当のバンバ自身は、ゴベアと比較されることを喜んでいるようだ。彼は、「ゴベアは試合の流れを根底から覆すことができる選手だ。たとえ彼がブロックショットしなくとも、ゴール下で待ち構える彼の存在を意識して、相手はシュートをミスしてしまうんだ」とゴベアを高く評価するコメントを残している。

また、マクドノーGMは、バンバの頭の良さについて『彼は非常に頭の良い選手だ。私はここ10〜15年の間に沢山のドラフト候補生を見てきたが、彼はその中で最も聡明な選手の1人に数えられるだろう」と語っている。

バンバ本人も、NBAで生き残るには頭の良さが重要になるということを十分に理解しているようだ。

「俺は、他人よりも早く物事を吸収できる能力を持っている。サンズでの個別ワークアウトでも、それを証明できたはずだ。コートの内外を問わず、IQというのは人生にとって本当に重要な要素になる。バスケットボールIQを駆使することで、俺たちのプレーはレベルアップしていくんだ。」

当面の問題は、体重106kgというバンバの体の細さだ。マクドノーGMも、その点を懸念材料として挙げている。
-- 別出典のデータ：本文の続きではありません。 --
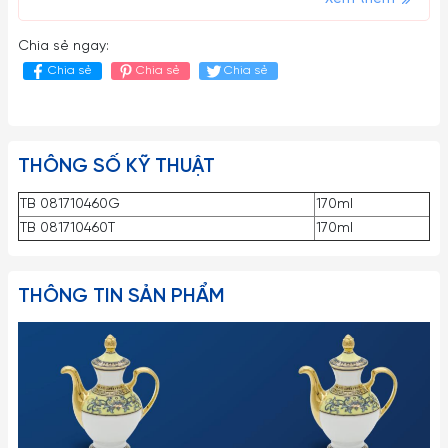
Chia sẻ ngay:
Chia sẻ
Chia sẻ
Chia sẻ
THÔNG SỐ KỸ THUẬT
TB 081710460G
170ml
TB 081710460T
170ml
THÔNG TIN SẢN PHẨM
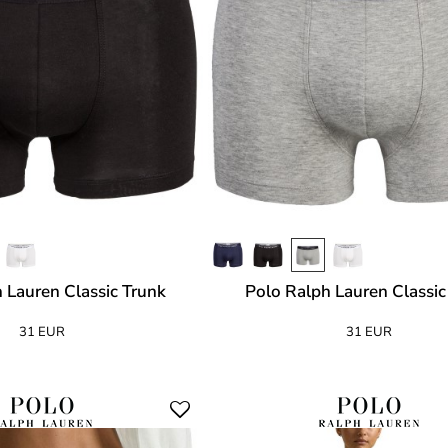
 Lauren Classic Trunk
Polo Ralph Lauren Classic
31 EUR
31 EUR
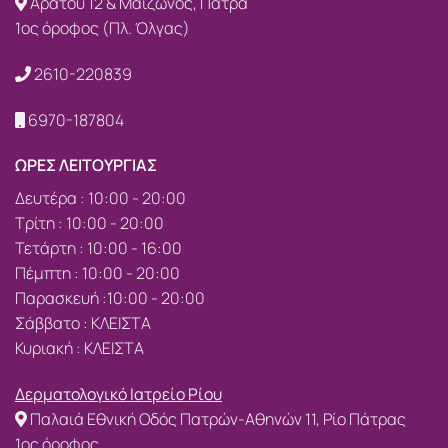
Αράτου 12 & Μαιζώνος, Πάτρα
1ος όροφος (Πλ. Όλγας)
2610-220839
6970-187804
ΩΡΕΣ ΛΕΙΤΟΥΡΓΙΑΣ
Δευτέρα : 10:00 - 20:00
Τρίτη : 10:00 - 20:00
Τετάρτη : 10:00 - 16:00
Πέμπτη : 10:00 - 20:00
Παρασκευή :10:00 - 20:00
Σάββατο : ΚΛΕΙΣΤΑ
Κυριακή : ΚΛΕΙΣΤΑ
Δερματολογικό Ιατρείο Ρίου
Παλαιά Εθνική Οδός Πατρών-Αθηνών 11, Ρίο Πάτρας
1ος όροφος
「彼は非常に『長い』選手だが、まだ線が細過ぎるから、もっと筋肉を付けないといけない。特に下半身を強化しないとダメだね。とはいえ、彼は現時点でもブロックショットやリバウンドといったディフェンス面で試合にインパクトを与えられるし、オフェンス面でも相手の頭の上でロブパスをキャッチしてボールをリングに叩き込む力を持っているよ。」

バンバは、他にも数チームでワークアウトをすると言っていたが、どのチームでやるのかは明らかにしなかった。ドラフト1位候補筆頭のエイトンは、サンズでしかワークアウトしないことを明言している。バグリーは、サンズの他にも、今年のドラフト2位指名権を持つサクラメント・キングスと、同じくドラフト3位指名権を持つアトランタ・ホークスとワークアウトする予定だという。

エイトンは「俺が間違いなくドラ1だ」と明言しているし、バグリーも「自分はドラ1に値する選手だ」とコメントしている。

しかし、彼らと違ってバンバのコメントは謙虚だ。

「ドラフト候補生の誰もが『俺こそがドラ1』と思っているはずだ。でも、俺はそんな事を口にしない。俺が何のために全力でワークアウトしているかは言うまでもないからね。俺が言いたいことは簡単さ。俺は全力を尽くして何でもやるけれど、俺が求める物はたった1つしかないってことだ。サンズは、これ以上ないぐらい完璧に俺にフィットするチームだ。」